Independent Thinking: Best Practices for a Different Practice Area

December 11, 2012

Small Law: Independent ThinkingBankruptcy Considerations for Non-Bankruptcy Attorneys

Whether it is collecting fees from a former client, dealing with a defendant who threatens file bankruptcy, or negotiating a settlement for a client who is contemplating bankruptcy, there are a number of ways that bankruptcy law can intersect your practice.

The following is a list of some of the issues, by no means exhaustive, that bankruptcy can affect your practice:

Attorney Fees

Attorney fees are an unsecured debt that can be discharged like any other. There are certain exceptions, but there are other things to watch out for as well:

– Once a former client files for bankruptcy, you are prohibited from attempting to collect outstanding fees. If your claim is exempted from discharge you will need to wait until the case is closed or motion to lift the stay in order to collect your fees.

– Funds held in trust are the property of the bankruptcy estate unless exempted. Be sure to notify your client’s bankruptcy attorney if they have unearned funds in trust.

– Payments for outstanding fees in excess of $600 in total may be avoided (taken) by the bankruptcy trustee if paid within 90 days of filing. This does not apply to fees accepted contemporaneously, such as drawing down on a trust.

– Discharge protections do not apply to post petition debts, debts incurred after the client files.

Defendant Liabilities

A defendant may invoke bankruptcy to stop litigation or discharge claims. Keep in mind that bankruptcy discharges claims and not just judgments. Certain claims are not dischargeable regardless.

– Claims resulting from fraud are not dischargeable. This applies to fraud damages as well as debts fraudulently incurred, such as falsifying information to obtain credit.

– Any support obligation created from a divorce agreement is not dischargeable. This includes attorney fees.

– Willful and malicious tort damages are not dischargeable.

– Neither are damages resulting from operating a motor vehicle while intoxicated.

Plaintiff Awards

Debtor’s claims are property of the bankruptcy estate as well, even if contingent. Exemption limitations may affect settlement, or whether or not your client even files for bankruptcy. Also note that a claim if unlitigated, can be pursued by the bankruptcy trustee.  This category is important because in certain cases such as injury claims, it is often the most beneficial for your client to keep money awarded in damages and file bankruptcy on medical bills and other debts.

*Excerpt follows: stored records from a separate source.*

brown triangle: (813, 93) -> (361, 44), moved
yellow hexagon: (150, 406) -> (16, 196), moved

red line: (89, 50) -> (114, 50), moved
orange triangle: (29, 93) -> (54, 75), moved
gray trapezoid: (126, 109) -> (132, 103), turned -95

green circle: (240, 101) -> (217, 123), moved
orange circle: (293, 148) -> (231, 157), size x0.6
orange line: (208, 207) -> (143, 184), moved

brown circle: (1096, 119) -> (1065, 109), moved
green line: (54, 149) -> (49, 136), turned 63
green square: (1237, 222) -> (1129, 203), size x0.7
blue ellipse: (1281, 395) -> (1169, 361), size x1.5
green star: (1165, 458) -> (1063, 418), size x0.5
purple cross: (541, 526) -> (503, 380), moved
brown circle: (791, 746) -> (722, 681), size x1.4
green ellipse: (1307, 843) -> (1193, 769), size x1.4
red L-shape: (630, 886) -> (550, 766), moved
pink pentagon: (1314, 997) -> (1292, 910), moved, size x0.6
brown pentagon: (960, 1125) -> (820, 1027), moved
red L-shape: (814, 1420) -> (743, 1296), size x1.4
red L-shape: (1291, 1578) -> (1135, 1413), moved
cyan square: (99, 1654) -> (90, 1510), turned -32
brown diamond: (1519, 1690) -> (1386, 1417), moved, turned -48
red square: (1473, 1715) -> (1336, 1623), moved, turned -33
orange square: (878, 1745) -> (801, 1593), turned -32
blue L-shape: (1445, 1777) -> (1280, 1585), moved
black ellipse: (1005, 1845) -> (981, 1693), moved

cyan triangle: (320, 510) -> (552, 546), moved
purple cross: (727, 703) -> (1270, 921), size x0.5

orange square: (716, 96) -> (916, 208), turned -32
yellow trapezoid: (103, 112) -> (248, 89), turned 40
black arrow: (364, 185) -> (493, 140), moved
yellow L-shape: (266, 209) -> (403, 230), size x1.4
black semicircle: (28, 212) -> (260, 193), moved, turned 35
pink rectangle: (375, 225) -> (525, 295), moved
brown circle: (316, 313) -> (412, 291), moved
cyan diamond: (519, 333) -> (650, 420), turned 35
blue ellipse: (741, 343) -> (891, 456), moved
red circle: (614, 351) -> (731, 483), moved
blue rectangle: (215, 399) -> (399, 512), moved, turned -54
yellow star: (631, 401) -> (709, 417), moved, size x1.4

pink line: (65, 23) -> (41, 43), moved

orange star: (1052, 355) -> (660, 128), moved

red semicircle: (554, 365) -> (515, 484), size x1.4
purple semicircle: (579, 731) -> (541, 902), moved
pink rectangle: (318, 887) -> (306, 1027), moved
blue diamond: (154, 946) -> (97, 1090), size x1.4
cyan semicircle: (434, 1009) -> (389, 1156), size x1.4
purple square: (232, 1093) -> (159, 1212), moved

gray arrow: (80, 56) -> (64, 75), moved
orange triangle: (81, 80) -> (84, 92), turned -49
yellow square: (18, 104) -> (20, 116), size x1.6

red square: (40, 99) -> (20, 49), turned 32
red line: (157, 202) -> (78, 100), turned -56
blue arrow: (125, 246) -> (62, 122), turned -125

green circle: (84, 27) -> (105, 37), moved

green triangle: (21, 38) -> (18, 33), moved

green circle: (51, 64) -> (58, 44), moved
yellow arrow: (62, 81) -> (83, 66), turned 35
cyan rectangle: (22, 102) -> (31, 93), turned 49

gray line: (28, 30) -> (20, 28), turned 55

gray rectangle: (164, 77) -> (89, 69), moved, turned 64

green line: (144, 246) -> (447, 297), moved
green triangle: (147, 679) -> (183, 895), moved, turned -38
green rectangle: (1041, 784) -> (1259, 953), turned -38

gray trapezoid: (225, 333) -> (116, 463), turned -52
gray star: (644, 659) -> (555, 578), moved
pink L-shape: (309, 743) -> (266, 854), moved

– Personal injury awards are exempt up to $21,625. This means the money your client receives and does not contemplate attorney fees and costs.

Workers compensation claims are unlimited. This is a classic example of the type of client for whom bankruptcy is most advantageous. They likely have considerable amounts of unpaid medical debt and there is no reason that they can’t discharge that debt and keep the award for future support.

– The same goes for Social Security Benefits, another unlimited category.

As I previously mentioned, this is not an exhaustive list; however these are all very important issues that can still affect your practice, even if Bankruptcy is not your practice area.